H/t Toronto Star
In response to yesterday's post, both the Salamander and the Mound of Sound offered some interesting commentary. The Salamander has experience in dealing with troubled and armed youth, as you will see, and The Mound has had careers both in journalism and the law. I am therefore reproducing their respective observations below:
.. the slow motion process of the Forcillo trial re the killing of Sammy Yatim has come to a temporary junction point. the toronto newstalk jocks can't get enough of expert opinion, so called public sentiment & various views from officialdom. In the past I described my own experiences, to the estimable Mound.. wherein I was called upon to deal with emotionally disturbed teens, drug addicted teens and triple maximum security juveniles.. I was never armed by the way.
Sammy Yatim was troubled, delusional & psychotic.. 1/2 of a collision looking for the other 1/2 .. that's very clear via video evidence, medical history & post mortem toxicology. He was 'out there' .. 'crispy' & as likely to try and swim to Rochester as he was to confront a dozen armed police.
But the killing is really about fearful Forcillo, a known hothead cop who'd pulled his gun a dozen times in 3 years. So lets keep the event very very concise, shall we? Most anyone has seen the various videos of Sammy Yatim's last moments & is aware of Forcillo's 'defense'.

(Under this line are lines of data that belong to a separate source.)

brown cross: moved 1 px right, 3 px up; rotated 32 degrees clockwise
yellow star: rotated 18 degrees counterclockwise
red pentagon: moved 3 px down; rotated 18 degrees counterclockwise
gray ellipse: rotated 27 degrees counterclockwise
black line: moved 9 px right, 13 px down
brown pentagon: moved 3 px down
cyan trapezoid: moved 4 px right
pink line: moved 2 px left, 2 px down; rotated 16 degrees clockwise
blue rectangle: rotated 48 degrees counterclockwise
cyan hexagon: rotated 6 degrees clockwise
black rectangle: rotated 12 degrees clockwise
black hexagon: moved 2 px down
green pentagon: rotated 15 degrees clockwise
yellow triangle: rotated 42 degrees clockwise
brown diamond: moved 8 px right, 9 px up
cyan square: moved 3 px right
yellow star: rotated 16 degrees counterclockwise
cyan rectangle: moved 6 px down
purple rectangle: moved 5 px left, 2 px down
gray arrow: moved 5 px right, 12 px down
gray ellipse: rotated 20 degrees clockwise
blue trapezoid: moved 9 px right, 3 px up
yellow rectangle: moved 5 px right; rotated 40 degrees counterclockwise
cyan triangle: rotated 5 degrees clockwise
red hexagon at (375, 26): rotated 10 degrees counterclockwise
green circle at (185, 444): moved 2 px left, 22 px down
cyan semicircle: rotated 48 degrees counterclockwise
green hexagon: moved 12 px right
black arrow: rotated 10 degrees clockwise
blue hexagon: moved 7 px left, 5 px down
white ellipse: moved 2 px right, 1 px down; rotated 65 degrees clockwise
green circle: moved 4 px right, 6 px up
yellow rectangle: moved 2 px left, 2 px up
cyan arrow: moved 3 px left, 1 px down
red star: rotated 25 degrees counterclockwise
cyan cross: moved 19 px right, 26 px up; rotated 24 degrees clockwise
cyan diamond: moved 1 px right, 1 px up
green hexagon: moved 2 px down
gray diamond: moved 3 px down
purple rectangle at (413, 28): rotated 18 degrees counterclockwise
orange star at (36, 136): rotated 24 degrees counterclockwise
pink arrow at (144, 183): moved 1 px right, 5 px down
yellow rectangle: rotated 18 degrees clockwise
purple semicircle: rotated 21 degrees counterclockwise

Of course I'll paint it in a slightly different light.. as I've been there, done it, got the t-shirt.. dealing with delusional drug addled teens.. with a weapon.. and nobody died!
Forcillo and his female partner arrived on scene as a seemingly damn cool TTC driver gave up and left his streetcar. 'Taking charge' .. so to speak, Forcillo confronted the teen from a close but safe distance, shouting profanity laden 'orders' as his memory challenged partner holstered her weapon.
In the midst of numerous armed cops beside and around him, Forcillo feared for his life, such was the threat of knife wielding Sammy Yatim, up there inside a streetcar. Really now? Armed cops standing on either side of him, behind him, at the rear doors etc.. and Forcillo thought the teen could fly like a witch and get to him from the streetcar, without descending the steps & covering the 10 foot gap to that crowd of armed cops?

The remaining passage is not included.